Tuesday, February 13, 2007
Updated: February 11, 3:04 PM ET
Glossary: NASCAR has a language all its own
NASCAR Sprint Cup Series schedule
So you're a NASCAR newbie and get confounded by the terms motorsports analysts throw out like so many "marbles."
To help you get in good with the racing gurus you are now hanging with in front of the small screen on weekends, here are our 10 favorite terms:
Back marker: Racers certainly don't want to be a back marker, which as implied means they have fallen completely off the pace and are at or near the back of the pack.
Dirty air: Any disturbance of the air around a car that impacts its aerodynamic performance. Dirty air can come from other cars or by running too close to the wall, for example, and can cause a particular rig to lose control.
Donuts: One of the better slang terms on the circuit, donuts are dark, circular, indentation markings on the side panels of stock cars, frequently caused when one vehicle rubs up against another at high speed.
Downforce: The amount of weight or pressure pushing down on each individual tire. Downforce can be moved around by jacking weight into or out of each corner of the car. It's a delicate balance, however, because while greater downforce improves grip it also can create friction that will slow the car down.

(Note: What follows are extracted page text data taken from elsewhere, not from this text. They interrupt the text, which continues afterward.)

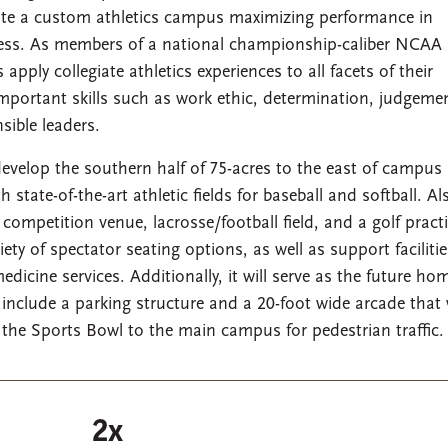
eate a custom athletics campus maximizing performance in
lness. As members of a national championship-caliber NCAA
pply collegiate athletics experiences to all facets of their
mportant skills such as work ethic, determination, judgeme
ible leaders.
 develop the southern half of 75-acres to the east of campus
ate-of-the-art athletic fields for baseball and softball. Al
 competition venue, lacrosse/football field, and a golf pract
riety of spectator seating options, as well as support faciliti
icine services. Additionally, it will serve as the future ho
clude a parking structure and a 20-foot wide arcade that w
he Sports Bowl to the main campus for pedestrian traffic.
2x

Loose: When the front of the car has more grip than the rear. Loose race cars are thought to be generally faster than tight race cars, but watch out: A car that is too loose may have its rear end flair out toward the wall in turns. Sometimes referred to as "free" or "oversteer."
Marbles: Debris blown to the upper corners of a track that consists of smatterings of rubber peeled from tires, dirt and gravel. Some drivers blame marbles for a loss of control, though centrifugal forces might have a little something to do with it. Graphic artists went to great lengths to replicate marbles for an air of authenticity in the animated flick "Cars." Also unaffectionately referred to as "loose stuff."
Push: Also called "tight" or "understeer," push is when the rear of the car has more grip than the front, which can cause the front end to slide or "push" toward the wall in the corners. While it is true that the driver must get out of the throttle until the car catches so he can turn it to avoid hitting the wall, he also must get out of the throttle in a loose car to avoid the same fate.
Stagger: The difference in tire circumference from one side to the other. Placing larger circumference tires on the right side of a race car, for instance, helps it turn better through the corner on an oval track. Roll a Styrofoam coffee cup on a table and you will see stagger as the bigger top end travels further than the smaller bottom.
Stop and Go: A penalty imposed in which the driver must stop on pit road (where pit crews tend to rigs) and can go only when the official says so. It usually is assessed for speeding on pit road or for unsafe driving.
Wedge: Wedge is the amount of downforce that is applied diagonally from the left rear to the right front to help either tighten or loosen the car. Changing the wedge in one corner impacts the other three corners proportionally.
P.S.: NASCAR is the National Association for Stock Car Auto Racing, in case anyone asks.